Hello, My Future Wife
Thank you for responding to my online dating ad. Allow me to give you a tour of the home that we can share together.
Here is my bookshelf. We can fill it with your favorite books, like "Twilight" if you like.
Here is my opulent bathroom. See the bidet? That is like a shower for your butt.
We can take a bath together while looking at my beautiful murals. I'll make a shampoo mohawk for myself, tee hee.
I've slipped into something more confortable for the rest of the tour of your potential new home.
Whoa whoa not so fast, madam! I'm not that kind of guy you can get into bed right away.
But..... just in case I have slipped into my pajamas.
You do not want to also put on the pajamas? Ok, ok.
Here I am in my office. I am a busy businessman. Do you see my papers?
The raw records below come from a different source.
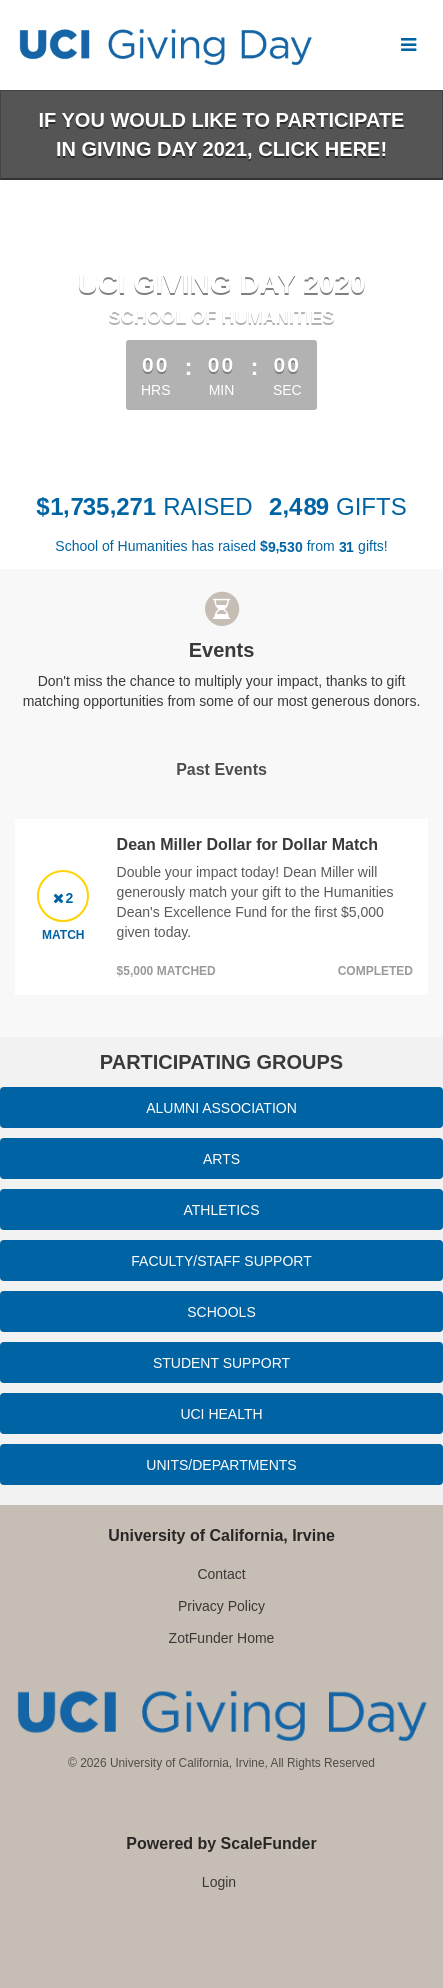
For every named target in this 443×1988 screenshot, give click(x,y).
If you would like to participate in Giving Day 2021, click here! (222, 134)
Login (219, 1882)
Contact (221, 1574)
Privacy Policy (221, 1606)
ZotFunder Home (222, 1638)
They are Business Papers.
Care for a golden shower? You see, the fixtures in my shower are made of gold. Wait don't leave...
I am a man of exquisite taste in art and clothing.
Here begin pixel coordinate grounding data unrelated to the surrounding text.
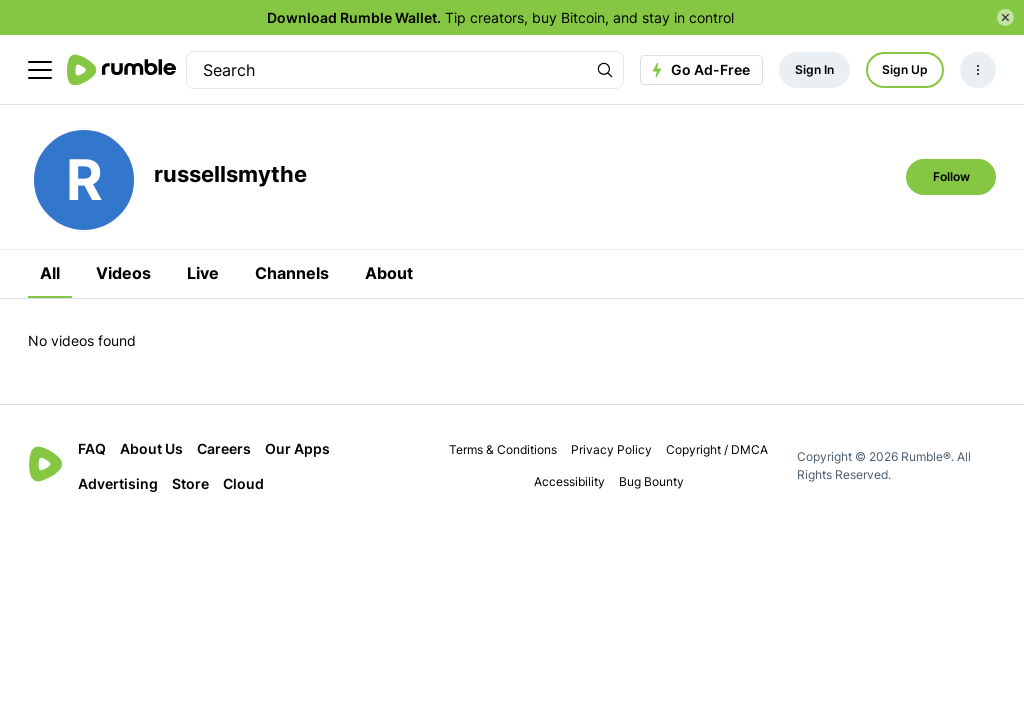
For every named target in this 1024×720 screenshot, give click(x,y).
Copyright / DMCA (717, 449)
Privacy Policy (611, 449)
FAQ (92, 448)
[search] (387, 70)
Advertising (118, 483)
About (389, 273)
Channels (292, 273)
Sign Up (905, 69)
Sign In (814, 69)
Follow (951, 176)
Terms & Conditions (503, 449)
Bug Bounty (651, 481)
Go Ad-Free (698, 70)
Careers (224, 448)
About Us (151, 448)
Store (190, 483)
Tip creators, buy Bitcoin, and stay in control (500, 17)
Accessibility (569, 481)
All (50, 273)
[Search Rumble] (605, 70)
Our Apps (297, 448)
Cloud (243, 483)
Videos (123, 273)
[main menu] (40, 70)
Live (203, 273)
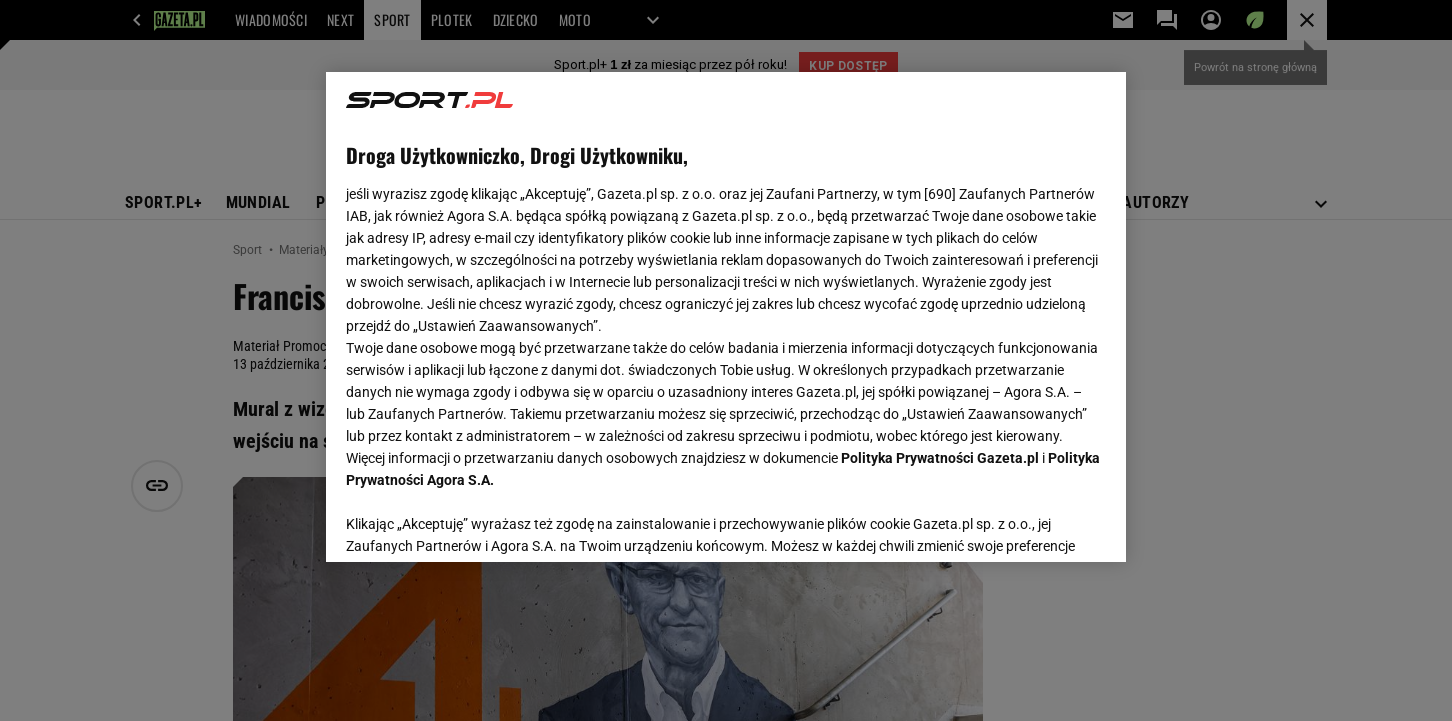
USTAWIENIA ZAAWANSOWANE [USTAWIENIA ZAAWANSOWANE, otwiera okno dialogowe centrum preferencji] (476, 522)
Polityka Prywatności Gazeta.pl (940, 458)
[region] (726, 317)
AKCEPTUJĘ (1038, 523)
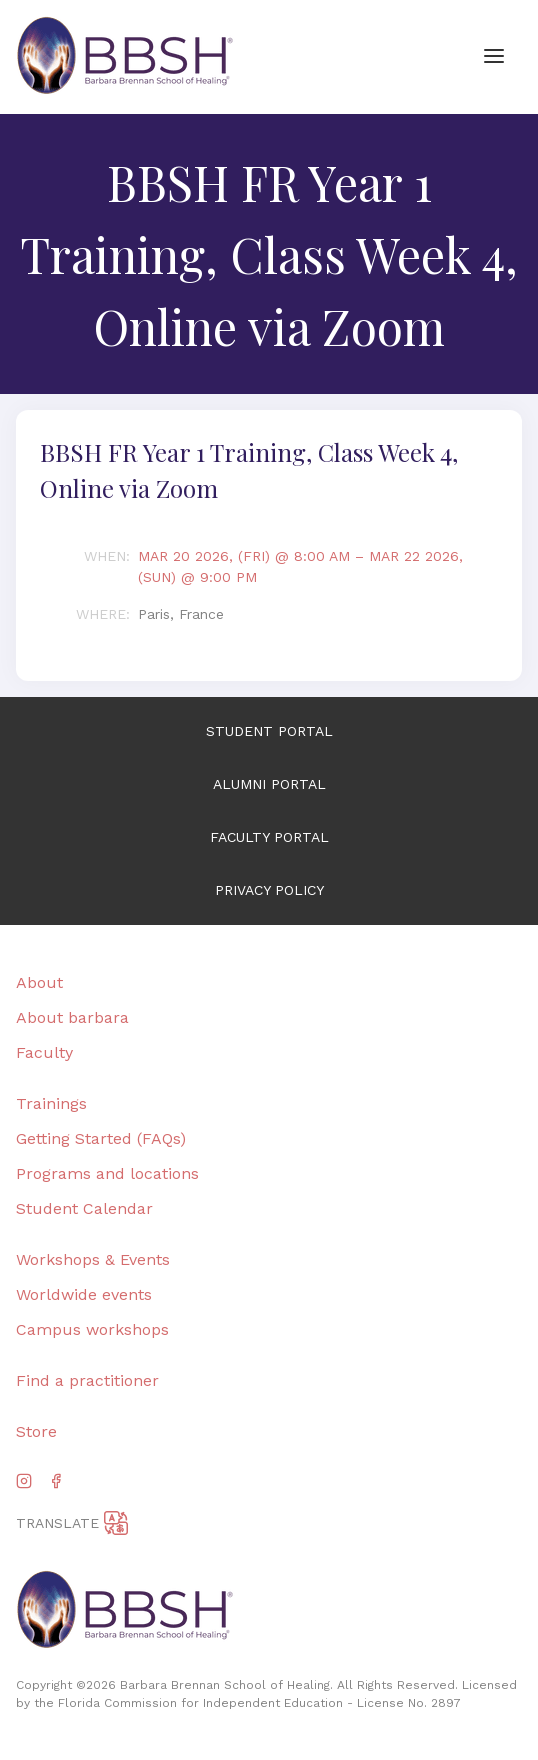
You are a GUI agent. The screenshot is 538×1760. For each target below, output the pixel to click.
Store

My home DOES have central heating, but sometimes I turn it off just so I can relax in my furs.
There is a family of raccoons that live in this tree. They have been terrorizing me, but I will exact my revenge.
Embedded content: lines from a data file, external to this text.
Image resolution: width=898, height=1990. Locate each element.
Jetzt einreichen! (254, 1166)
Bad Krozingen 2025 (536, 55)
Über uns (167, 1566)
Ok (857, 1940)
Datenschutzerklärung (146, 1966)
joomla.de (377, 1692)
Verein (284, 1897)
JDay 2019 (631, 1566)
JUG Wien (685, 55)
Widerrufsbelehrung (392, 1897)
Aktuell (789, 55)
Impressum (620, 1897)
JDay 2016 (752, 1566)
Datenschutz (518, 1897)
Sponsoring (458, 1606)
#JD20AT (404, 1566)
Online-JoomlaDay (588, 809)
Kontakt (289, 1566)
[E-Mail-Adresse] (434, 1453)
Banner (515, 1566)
I am an excellent chef, and I love to cook. Do you like toast and popcorn?
Here is my opulent dinner table. We can host many parties with our friends. As long as the raccoons stay away.
One time I caught the raccoon staring at me through the window while I took my bath. I was haunted by his beady eyes.
Please, come sit by me, my flower.
Wait, where are you going? I hope you were not turned off by the raccoons.
I am ready for you now, my princess.